On Mon, Mar 14, 2005 at 02:57:25PM +0100, Marc Haber wrote:
> On Sun, 13 Mar 2005 23:36:47 -0800, Steve Langasek <vorlon@debian.org>
> wrote:
> >Well, sparc is not in any danger of being dropped from SCC. :)  As I
> >said, none of the current sarge candidate architectures are.

> Considered that ftbfs bugs for scc architectures are not going to be
> RC any more,

Right, they'll be important instead of serious, the traditional severity
for FTBFS on non-RC archs

> people will stop fixing them

Do you mean to tell me that, *after* dropping this many architectures,
Debian only has enough resources to fix release critical bugs and will
not be able to fix important bugs?

What does that say about where we are in terms of effective QA right
now, then, prior to dropping any architectures?

> >I certainly agree that portability is one of Debian's selling points,
> >and I also have a "pet" architecture that doesn't appear to make the
> >cut for etch; but I don't think it's a coincidence that the release
> >cycle got longer when we doubled the arch count between potato and
> >woody, and I *know* it's not a coincidence that we have a long release
> >cycle for sarge while trying to wrangle those same 11 architectures.

> Both woody and sarge were delayed for multiple months waiting for
> critical parts of the infrastructure.

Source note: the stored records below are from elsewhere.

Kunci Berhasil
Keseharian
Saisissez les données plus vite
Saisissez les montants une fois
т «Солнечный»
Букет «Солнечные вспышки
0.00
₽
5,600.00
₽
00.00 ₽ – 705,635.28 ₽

As a mere normal developer who
> seems to be cut out from a lot of information which only seems to be
> available for members of the "inner circle", I fail to see how
> dropping architectures will make the process of making critical
> infrastructure available any faster.

In this instance, the current blocker is only an issue at all because
ftp-master is not scaling well to handle all of the wanna-build ssh
connections that are implied by the activation of another build queue...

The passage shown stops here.